+++ Given data
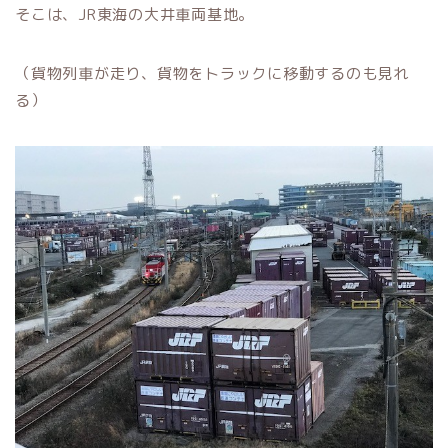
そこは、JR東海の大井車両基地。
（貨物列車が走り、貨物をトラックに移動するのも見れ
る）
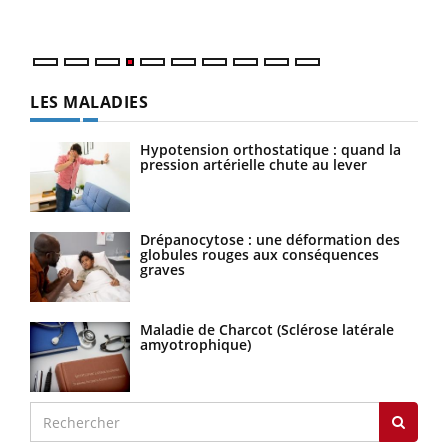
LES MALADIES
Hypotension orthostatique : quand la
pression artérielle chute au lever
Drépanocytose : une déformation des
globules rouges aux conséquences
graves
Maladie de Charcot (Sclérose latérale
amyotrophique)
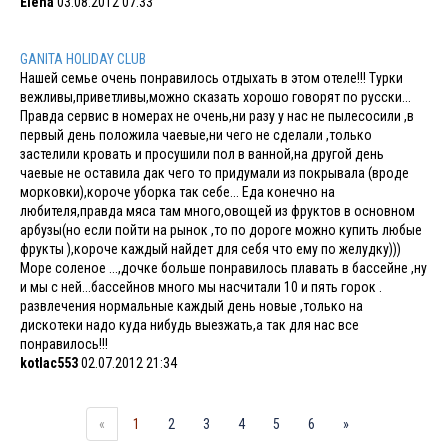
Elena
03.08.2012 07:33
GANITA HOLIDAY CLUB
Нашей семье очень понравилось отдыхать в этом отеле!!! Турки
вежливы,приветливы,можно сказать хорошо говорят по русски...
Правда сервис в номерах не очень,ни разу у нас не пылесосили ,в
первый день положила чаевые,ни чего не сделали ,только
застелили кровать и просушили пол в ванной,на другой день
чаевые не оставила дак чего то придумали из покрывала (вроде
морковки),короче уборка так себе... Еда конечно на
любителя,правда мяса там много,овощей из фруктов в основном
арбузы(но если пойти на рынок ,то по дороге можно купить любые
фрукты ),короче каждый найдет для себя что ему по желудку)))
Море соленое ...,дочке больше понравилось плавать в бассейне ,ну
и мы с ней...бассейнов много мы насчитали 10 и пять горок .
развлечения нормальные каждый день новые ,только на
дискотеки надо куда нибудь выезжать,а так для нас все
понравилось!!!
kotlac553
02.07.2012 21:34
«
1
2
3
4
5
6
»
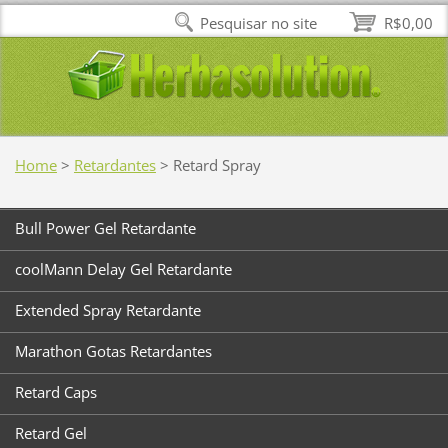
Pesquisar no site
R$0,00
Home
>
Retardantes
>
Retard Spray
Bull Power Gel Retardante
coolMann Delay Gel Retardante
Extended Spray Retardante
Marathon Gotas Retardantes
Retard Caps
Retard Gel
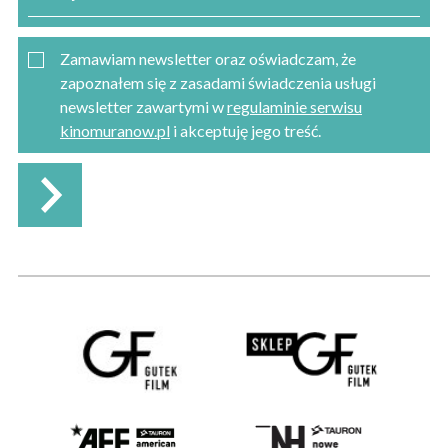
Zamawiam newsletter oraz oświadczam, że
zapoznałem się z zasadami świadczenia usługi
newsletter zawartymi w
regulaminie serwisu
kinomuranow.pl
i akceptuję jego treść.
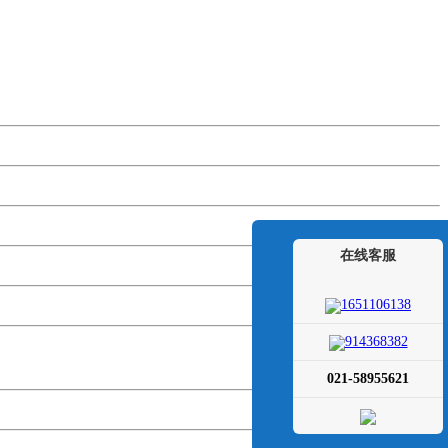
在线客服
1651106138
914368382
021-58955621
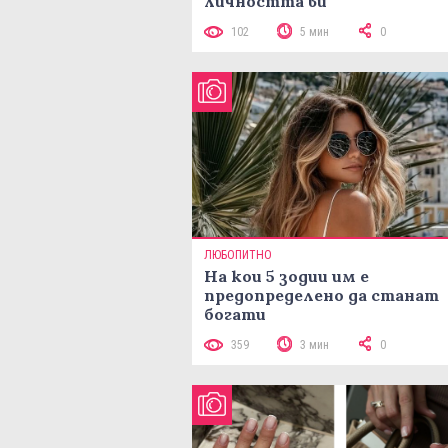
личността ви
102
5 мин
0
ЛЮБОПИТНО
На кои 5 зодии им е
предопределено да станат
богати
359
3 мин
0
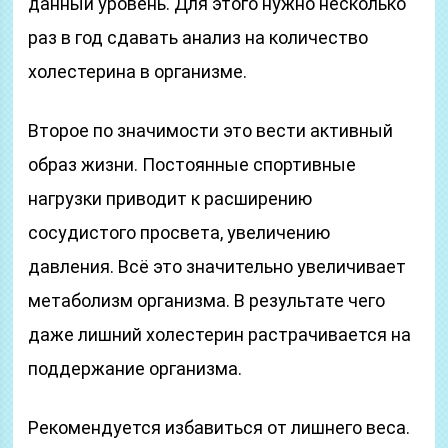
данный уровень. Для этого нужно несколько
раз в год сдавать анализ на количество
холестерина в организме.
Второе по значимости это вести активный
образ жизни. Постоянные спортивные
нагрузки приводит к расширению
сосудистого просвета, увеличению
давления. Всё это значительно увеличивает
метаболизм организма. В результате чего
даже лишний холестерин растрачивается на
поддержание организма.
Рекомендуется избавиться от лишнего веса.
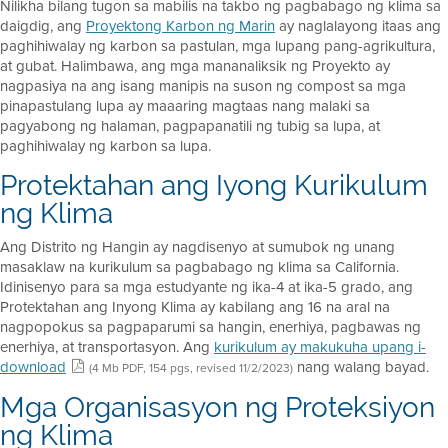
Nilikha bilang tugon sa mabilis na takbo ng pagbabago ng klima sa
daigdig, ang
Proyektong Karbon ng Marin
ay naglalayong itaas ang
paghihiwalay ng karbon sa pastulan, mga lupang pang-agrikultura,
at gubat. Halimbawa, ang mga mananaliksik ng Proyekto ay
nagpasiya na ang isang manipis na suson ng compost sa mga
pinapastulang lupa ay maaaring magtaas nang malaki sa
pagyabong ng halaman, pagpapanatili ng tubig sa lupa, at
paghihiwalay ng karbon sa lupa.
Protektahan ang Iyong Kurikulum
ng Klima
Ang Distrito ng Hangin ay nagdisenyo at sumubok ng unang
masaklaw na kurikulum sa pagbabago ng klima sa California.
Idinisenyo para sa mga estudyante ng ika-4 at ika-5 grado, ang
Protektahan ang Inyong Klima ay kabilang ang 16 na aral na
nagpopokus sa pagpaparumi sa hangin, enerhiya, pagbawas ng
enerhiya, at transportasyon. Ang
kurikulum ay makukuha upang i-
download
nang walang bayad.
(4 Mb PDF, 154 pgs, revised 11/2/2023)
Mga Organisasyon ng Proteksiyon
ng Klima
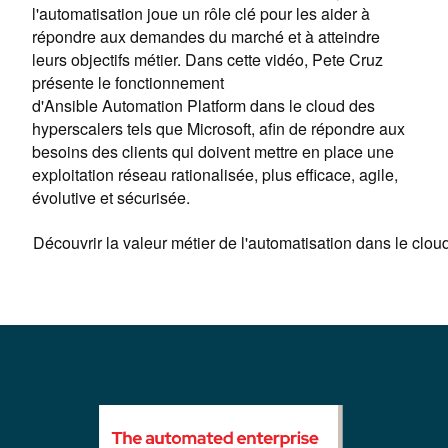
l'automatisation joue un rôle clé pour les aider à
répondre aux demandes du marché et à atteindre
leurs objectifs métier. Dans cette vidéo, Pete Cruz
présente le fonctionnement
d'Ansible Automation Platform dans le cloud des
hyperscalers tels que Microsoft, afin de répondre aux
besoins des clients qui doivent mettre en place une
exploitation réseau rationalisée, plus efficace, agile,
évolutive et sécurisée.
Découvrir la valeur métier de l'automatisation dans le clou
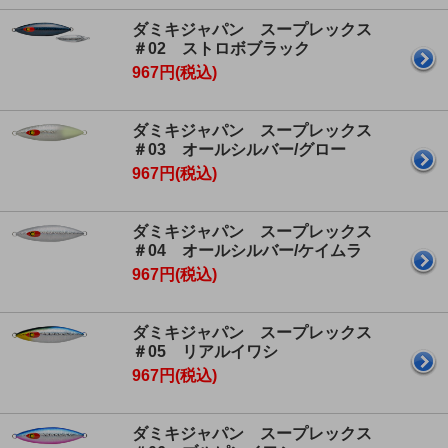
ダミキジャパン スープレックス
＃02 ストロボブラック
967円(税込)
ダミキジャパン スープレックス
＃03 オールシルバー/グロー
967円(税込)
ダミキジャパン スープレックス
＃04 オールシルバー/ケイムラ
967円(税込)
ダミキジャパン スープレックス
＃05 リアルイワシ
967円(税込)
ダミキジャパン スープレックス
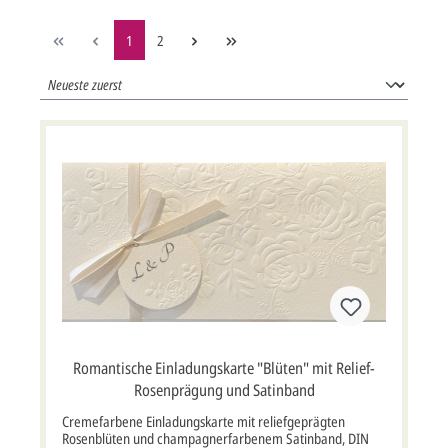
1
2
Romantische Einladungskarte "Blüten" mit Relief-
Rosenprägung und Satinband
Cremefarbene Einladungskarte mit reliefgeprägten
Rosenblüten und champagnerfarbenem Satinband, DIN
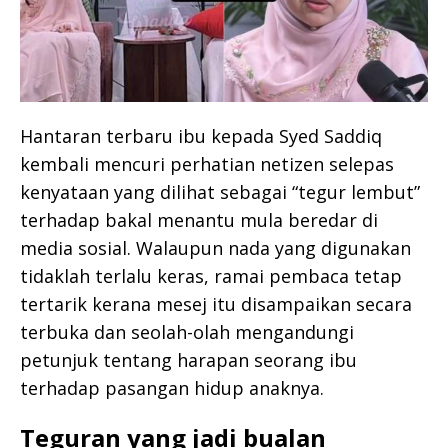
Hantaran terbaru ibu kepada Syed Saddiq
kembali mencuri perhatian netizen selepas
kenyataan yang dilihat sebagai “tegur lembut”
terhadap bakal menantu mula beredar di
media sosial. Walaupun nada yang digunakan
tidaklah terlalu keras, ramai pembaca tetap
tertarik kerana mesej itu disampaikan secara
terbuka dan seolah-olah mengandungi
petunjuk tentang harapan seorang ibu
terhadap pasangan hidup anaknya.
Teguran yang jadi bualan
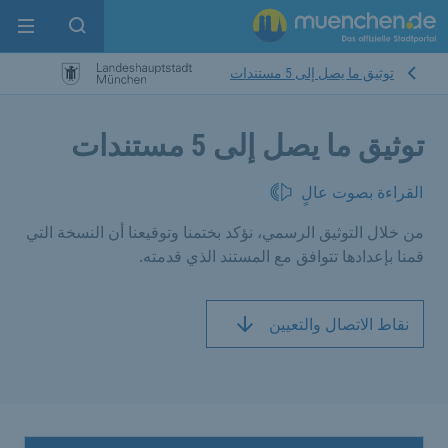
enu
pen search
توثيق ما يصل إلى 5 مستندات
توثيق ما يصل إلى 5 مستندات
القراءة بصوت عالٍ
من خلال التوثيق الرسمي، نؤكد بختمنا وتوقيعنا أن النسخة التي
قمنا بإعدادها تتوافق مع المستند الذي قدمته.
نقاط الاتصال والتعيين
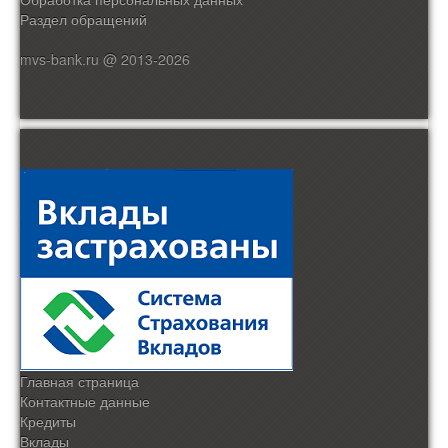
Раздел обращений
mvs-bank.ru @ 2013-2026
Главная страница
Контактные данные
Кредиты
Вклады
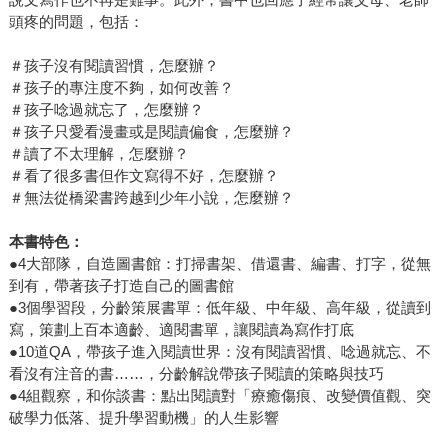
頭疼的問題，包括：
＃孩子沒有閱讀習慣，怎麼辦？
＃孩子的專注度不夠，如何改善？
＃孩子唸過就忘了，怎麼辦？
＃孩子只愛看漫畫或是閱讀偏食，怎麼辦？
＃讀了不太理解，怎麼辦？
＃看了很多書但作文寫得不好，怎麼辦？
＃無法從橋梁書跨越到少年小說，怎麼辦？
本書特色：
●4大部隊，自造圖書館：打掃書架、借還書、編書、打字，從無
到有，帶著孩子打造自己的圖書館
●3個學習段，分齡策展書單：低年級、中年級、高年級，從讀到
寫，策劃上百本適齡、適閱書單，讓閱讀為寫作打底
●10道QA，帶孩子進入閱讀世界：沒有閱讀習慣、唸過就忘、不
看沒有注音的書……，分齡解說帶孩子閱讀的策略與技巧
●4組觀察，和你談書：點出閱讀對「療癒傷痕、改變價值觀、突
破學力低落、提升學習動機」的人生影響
++++++
Exercise prompt: Look for the word "newsletter" in every line of the listing and copy the lines that have it.

Output below:
Zamawiam newsletter oraz oświadczam, że
newsletter zawartymi w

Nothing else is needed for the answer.